1992’de kulübe katılan Desailly, “Biz de dahil hiç kimse Marsilya’nın o sezon Şampiyonlar Ligi’ni kazanmasını beklemiyordu,” dedi. “Muhtemelen Tapie döneminin en zayıf takımıydık. İnanılmaz oyuncularımız vardı; Rudi Voller ve Alen Boksic, örneğin – ama o bireysel yıldızdan yoksunduk. Hepimiz kolektif olarak çalışmak zorundaydık ve bunu da yaptık.”
Geriye dönüp bakıldığında Marsilya’nın Münih’teki kadrosu fazlasıyla iyi görünüyordu. Geleceğin Middlesbrough forvet oyuncusu Boksic zirvedeyken her şeye sahipti: tempo, güç, yaratıcılık ve teknikler. Avrupa Kupası’nı kazanan Goethals’ın kadar deneyimli bir teknik direktör bile Ganalı hücum orta saha oyuncusu Pele’nin sanatına ve hızına hayran kaldı. Orta sahanın geri kalanı da pek fena değildi. Her mesafeden isabetli şutlar atabilen Sauzee, kampanyada Boksic kadar altı gol yağmaladı. Deschamps, Goethal’in koçu olarak sahada başarılı olurken Boli ve Desaily, eksantrik ama zeki Barthez’e etkili bir perde sağladı.

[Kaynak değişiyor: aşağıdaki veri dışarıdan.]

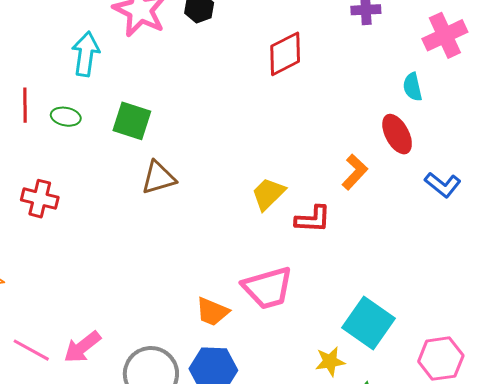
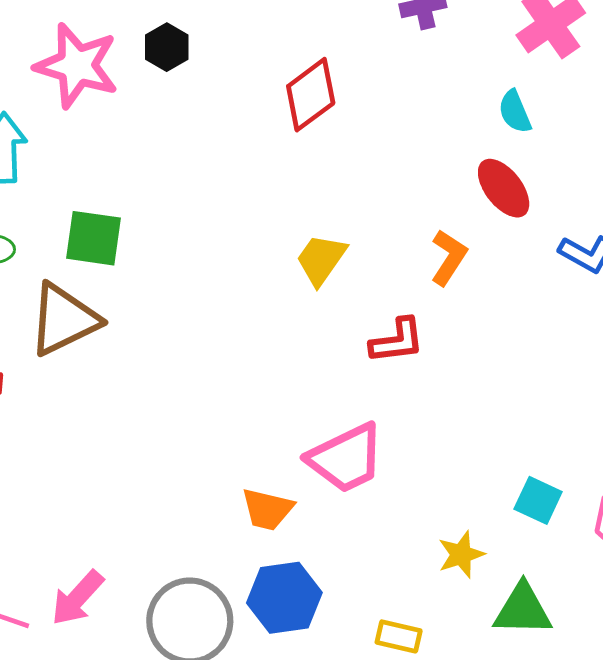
brown triangle: (158, 178) -> (64, 320), moved, size x1.4
yellow trapezoid: (268, 194) -> (321, 259), moved
cyan square: (368, 323) -> (538, 500), moved, size x0.6

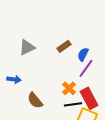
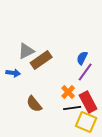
brown rectangle: (64, 46) -> (41, 60), moved, size x1.5
blue arrow: (14, 79) -> (13, 73), moved

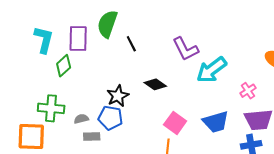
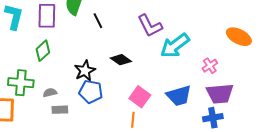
green diamond: (64, 66) -> (43, 51), moved
blue pentagon: (110, 118) -> (91, 92), moved

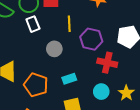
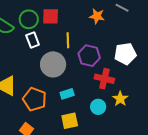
gray circle: (54, 49) -> (53, 64), size x1.6
yellow star: (126, 93) -> (120, 99), moved

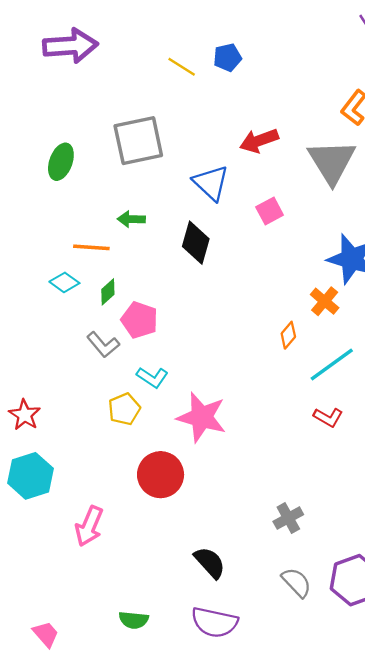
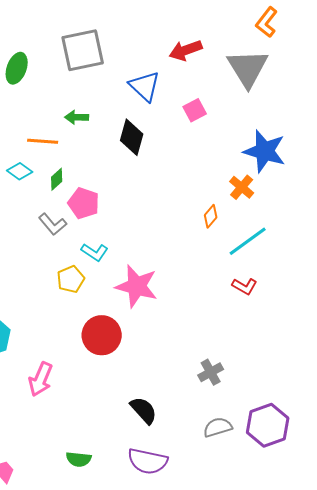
gray semicircle: (297, 582) -> (218, 427), turned -64

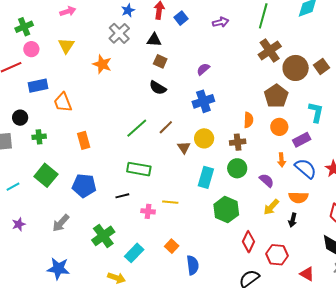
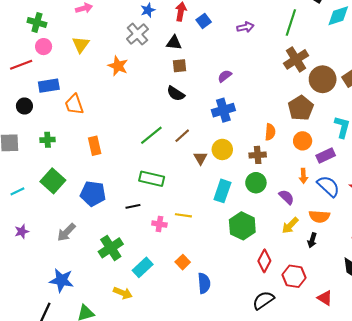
green cross: (24, 27) -> (37, 22), turned 36
brown square: (160, 61) -> (180, 66), turned -32
black circle: (20, 118) -> (24, 106), moved

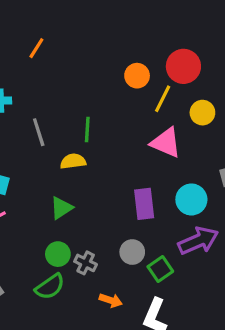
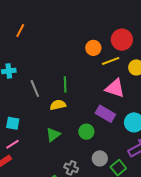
orange line: (36, 48) -> (20, 31), moved
yellow line: (163, 99) -> (111, 61), turned 48
purple rectangle: (144, 204) -> (105, 114), moved, turned -48
green circle: (58, 254) -> (86, 132), moved

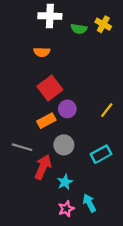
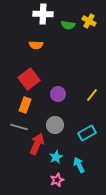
red square: (50, 88) -> (29, 79), moved
orange rectangle: (46, 121) -> (25, 105), moved, turned -42
cyan arrow: (89, 203) -> (79, 165), moved

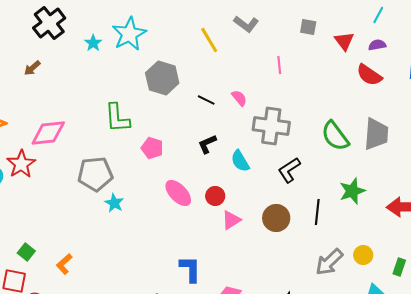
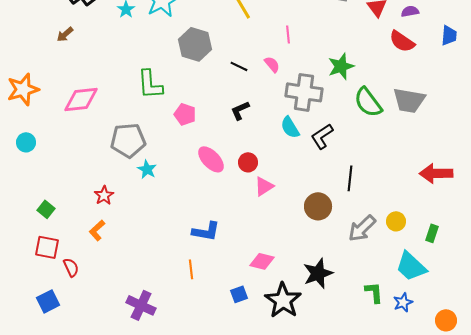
pink line: (279, 65) -> (288, 34), moved
gray trapezoid: (376, 134) -> (409, 100), turned 96
cyan semicircle: (240, 161) -> (290, 127), moved
red star: (21, 164) -> (104, 195), moved, size x0.7
green star: (352, 191) -> (341, 66), moved
brown circle: (276, 218) -> (318, 206), moved
green square: (26, 252) -> (46, 209), moved
blue L-shape: (190, 269) -> (206, 231), moved, turned 100

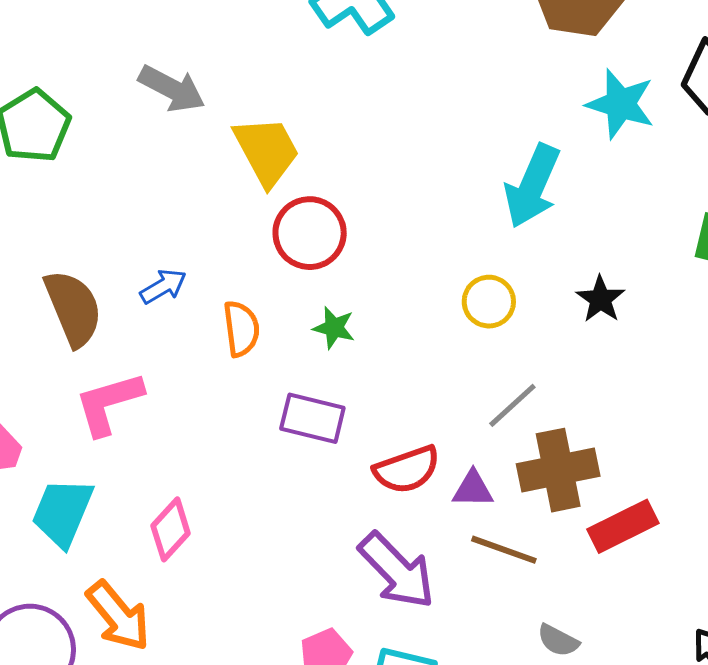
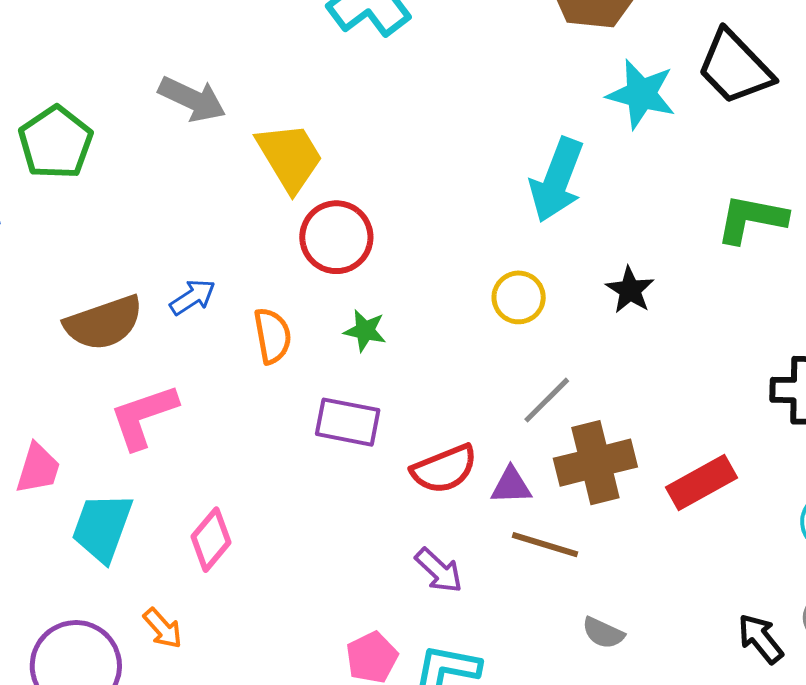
brown semicircle: (73, 308) -> (104, 323), turned 96
red rectangle: (623, 526) -> (701, 483), moved
purple arrow: (397, 571) -> (439, 570), size x0.6
orange arrow: (118, 616) -> (163, 628), size x0.6

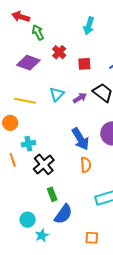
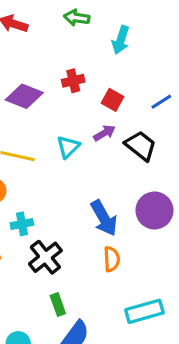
green arrow: (38, 32) -> (77, 18), moved, turned -56
red cross: (59, 52) -> (73, 81), turned 32
red square: (84, 64) -> (112, 100), turned 32
purple arrow: (80, 98) -> (104, 133), moved

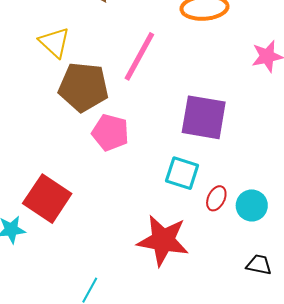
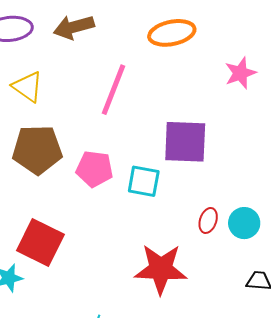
brown pentagon: (83, 87) -> (37, 150), moved
cyan square: (182, 173) -> (144, 181), moved

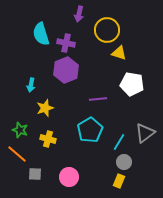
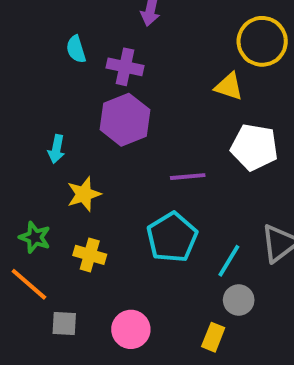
yellow circle: (107, 30) -> (262, 41), moved
cyan semicircle: (41, 34) -> (76, 49), size x0.6
yellow rectangle: (119, 181) -> (213, 337), moved

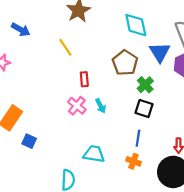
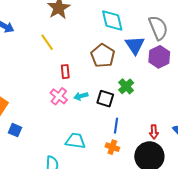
green cross: (145, 85) -> (126, 86), moved
cyan arrow: (101, 106) -> (81, 96), turned 104
black square: (144, 109) -> (105, 99), moved

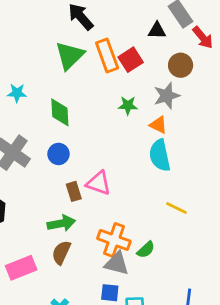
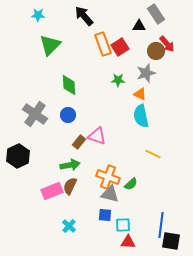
red arrow: (203, 37) -> (167, 44), moved
green triangle: (70, 56) -> (50, 45), moved
cyan star: (17, 93) -> (38, 15), moved
brown rectangle: (74, 191) -> (79, 142), turned 56
pink rectangle: (21, 268) -> (52, 191), moved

Goethal’in Milan’a karşı taktikleri, Sarcerer lakabını haklı çıkarmaktan daha fazlası. Takımını, o zamanlar Fransa’da devrim niteliğinde olan bölgesel işaretlemeyi benimsemeye ikna ederek takımını 5-3-2 oynadı ve İtalyanların 4-4-2’lik yüksek baskısına uzun paslarla karşılık verdi.
Bu uzun toplar sadece umut verici ataklar değildi: amaç Rossoneri’nin arka dörtlüsüne şüphe uyandırmak ve savunma organizatörü Franco Baresi’yi yormaktı. Pele, Paolo Maldini’yi işaretleyerek soldan hizmeti Marco Van Basten, Roberto Donadoni ve Daniele Massaro ile sınırlandırdı. Oyun kesinlikle gerilim dolu değildi ama Fransız şampiyonlar Goethal’in oyun planını harika bir şekilde uyguladılar. L’OM, Avrupa şampiyonu olan ilk Fransız kulübü olarak tarih yazdı ancak Desailly, bu başarının “futbolun bir şehri muhteşem hissettirebildiği ve insanların sorunlarını unutmasına yardımcı olduğu” Marsilya’da daha fazla yankı uyandırdığını ifade etti.
Ama ilk etapta ödülleri için yarışmayı hak ettiler mi? Wenger öyle olmadığını düşünüyordu. Başlangıç olarak, Ligue 1’i sistematik olarak yozlaştırarak turnuvaya katılmaya hak kazandılar, ardından yıldızlarını sabit yerel maçlar için dinlendirerek Avrupa’da haksız bir avantaj elde ettiler. Wenger, Nisan 1992’de evinde Marsilya’ya karşı alınan 3-0’lık mağlubiyet sırasında Monaco’lu üç oyuncunun işleri kolaylaştırmak için gelin aldığından emindi. Bir oyuncu isteksizce ona itirafta bulundu ancak Monaco başkanı Jean-Louis Campora, gelişen skandalın Fransız futbolunu mahvedeceğinden korkuyordu, konuyu daha fazla uzatmamayı tercih etti. Gelecekteki Arsenal patronu daha sonra şunu itiraf etti: “İnsanları uyarmak, bunu kamuoyuna duyurmak istedim ama hiçbir şeyi kesin olarak kanıtlayamadım.”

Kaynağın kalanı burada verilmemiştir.